Faster than Switch

This topic is 2666 days old which is more than the 365 day threshold we allow for new replies. Please post a new topic.

Recommended Posts

I have the following code in my program:
 switch (block) { case fire: updateFire(true); break; case smoke: updateSmoke(); break; case tree: updateTree(); break; case steam: updateSteam(); break; default: break; } 

This switch is called >10,000 times per frame so it needs to be faster.

All of these items are enums so they are numbers (0-3).

What I want to do is have all these functions in an array.

Something like this:
 // //Defines // enum item ...item list (tree, fire etc)... itemupdates[4]; //Functions that need to be called itemupdates[0] = updateFire(); itemupdates[1] = updateSmoke(); itemupdates[2] = updateTree(); itemupdates[3] = updateSteam(); // //Switch replacement // call itemUpdates[block]; 

How would I implement this?

I have tried googling this but it's such an uncommon task (I think) I don't even know what to search.

Share on other sites
First and foremost: Did you profile this, and found that it is indeed this switch statement that is the bottleneck?

Share on other sites

All of these items are enums so they are numbers (0-3).
What I want to do is have all these functions in an array.
How would I implement this?
A good compiler will automatically produce this function pointer table for you from your existing switch code!
You may have already implemented it!

I'm guessing that you have this problem because you've got a list of 10,000 items, which you iterate through, and it's only when you inspect each item that you discover it's type?

To optimise this, you should pull the type-test out of that loop, into the code above it.
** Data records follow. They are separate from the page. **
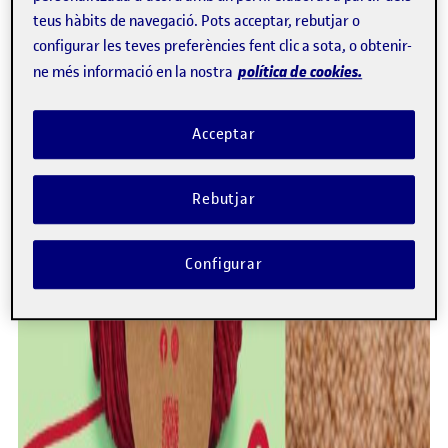
teus hàbits de navegació. Pots acceptar, rebutjar o
configurar les teves preferències fent clic a sota, o obtenir-
política de cookies.
ne més informació en la nostra
Acceptar
Rebutjar
Configurar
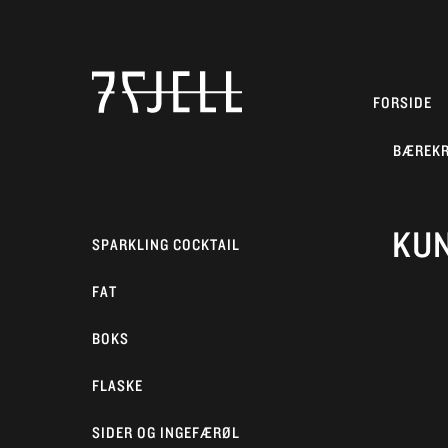
FORSIDE
BÆREK
KUN
SPARKLING COCKTAIL
FAT
BOKS
FLASKE
SIDER OG INGEFÆRØL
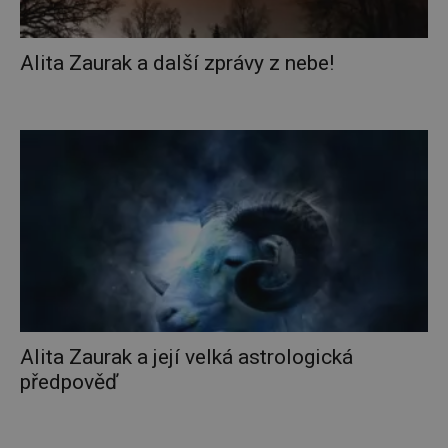
Alita Zaurak a další zprávy z nebe!
Alita Zaurak a její velká astrologická
předpověď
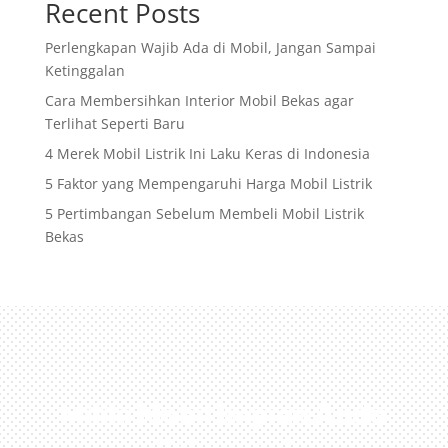
Recent Posts
Perlengkapan Wajib Ada di Mobil, Jangan Sampai
Ketinggalan
Cara Membersihkan Interior Mobil Bekas agar
Terlihat Seperti Baru
4 Merek Mobil Listrik Ini Laku Keras di Indonesia
5 Faktor yang Mempengaruhi Harga Mobil Listrik
5 Pertimbangan Sebelum Membeli Mobil Listrik
Bekas
Miliki Mobil Impian Anda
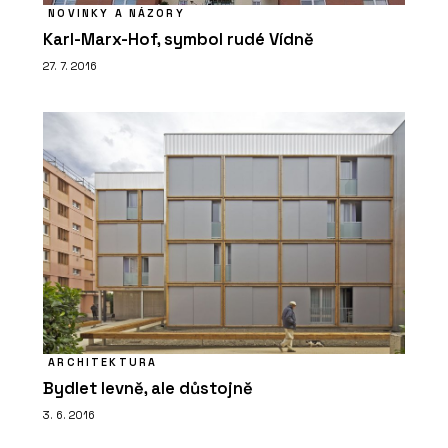
NOVINKY A NÁZORY
Karl-Marx-Hof, symbol rudé Vídně
27. 7. 2016
ARCHITEKTURA
Bydlet levně, ale důstojně
3. 6. 2016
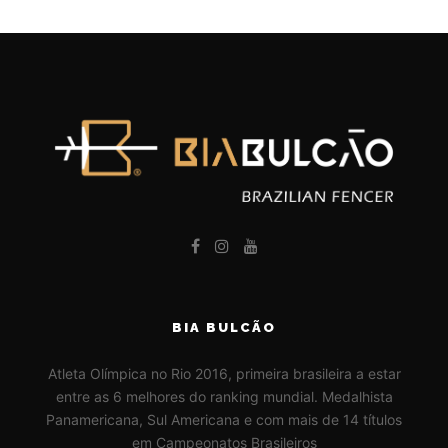
BIA BULCÃO
Atleta Olímpica no Rio 2016, primeira brasileira a estar
entre as 6 melhores do ranking mundial. Medalhista
Panamericana, Sul Americana e com mais de 14 títulos
em Campeonatos Brasileiros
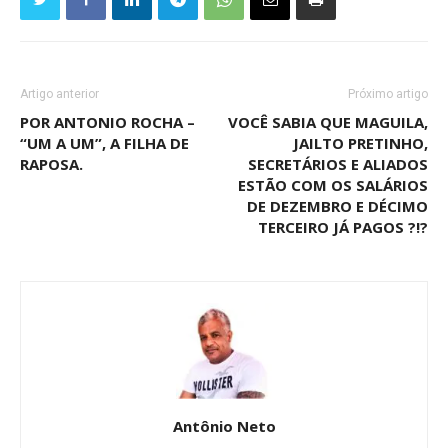
Artigo anterior
Próximo artigo
POR ANTONIO ROCHA –
VOCÊ SABIA QUE MAGUILA,
“UM A UM”, A FILHA DE
JAILTO PRETINHO,
RAPOSA.
SECRETÁRIOS E ALIADOS
ESTÃO COM OS SALÁRIOS
DE DEZEMBRO E DÉCIMO
TERCEIRO JÁ PAGOS ?!?
Antônio Neto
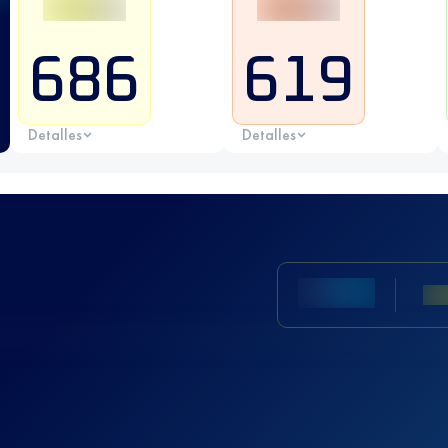
686
619
Detalles
Detalles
Partition your data in advance into groups of the same type, then update the entire group at once. updateAllFires(true); updateAllSmokes(); updateAllTrees(); updateAllSteams();

Share on other sites
Those of us that have Turing machines prefer a non-standard keyword "oracle(variable) { }" instead of switch...

In real world however there is no real solution. The proposed function pointer solution is equivalent and likely worse on some compilers.

To optimise this, you should pull the type-test out of that loop, into the code above it. Partition your data in advance into groups of the same type, then update the entire group at once.[/quote]
Which likely isn't possible. For Minecraft-like or similar map, cells cannot be rearranged.

Either one uses sparse iteration (intrusive linked list), but insertions that maintain in-order memory traversal will be n/C if using skip list.
One could sort on each frame, taking a n*C overhead and hope that C is smaller than branching overhead. Relies on stable sort and radix sort comes with some overhead.
One could use bi-directional pointers between typed lists and map data, but suffer from similar ordering problems.
Sparse matrix/bitmap would be another solution, where one only updates specific type on each pass, but it would only benefit if there are long runs of same types.

There simply isn't a universal solution that would be better.

switch is called >10,000 times per frame[/quote]It's not switch that is the bottleneck. 10,000 per frame is 600,000 per second. CPUs today can do 600 million on single core.

the bottleneck are your functions, not switch.

Share on other sites

Those of us that have Turing machines prefer a non-standard keyword "oracle(variable) { }" instead of switch...

In real world however there is no real solution. The proposed function pointer solution is equivalent and likely worse on some compilers.

To optimise this, you should pull the type-test out of that loop, into the code above it. Partition your data in advance into groups of the same type, then update the entire group at once.

Which likely isn't possible. For Minecraft-like or similar map, cells cannot be rearranged.

Either one uses sparse iteration (intrusive linked list), but insertions that maintain in-order memory traversal will be n/C if using skip list.
One could sort on each frame, taking a n*C overhead and hope that C is smaller than branching overhead. Relies on stable sort and radix sort comes with some overhead.
One could use bi-directional pointers between typed lists and map data, but suffer from similar ordering problems.
Sparse matrix/bitmap would be another solution, where one only updates specific type on each pass, but it would only benefit if there are long runs of same types.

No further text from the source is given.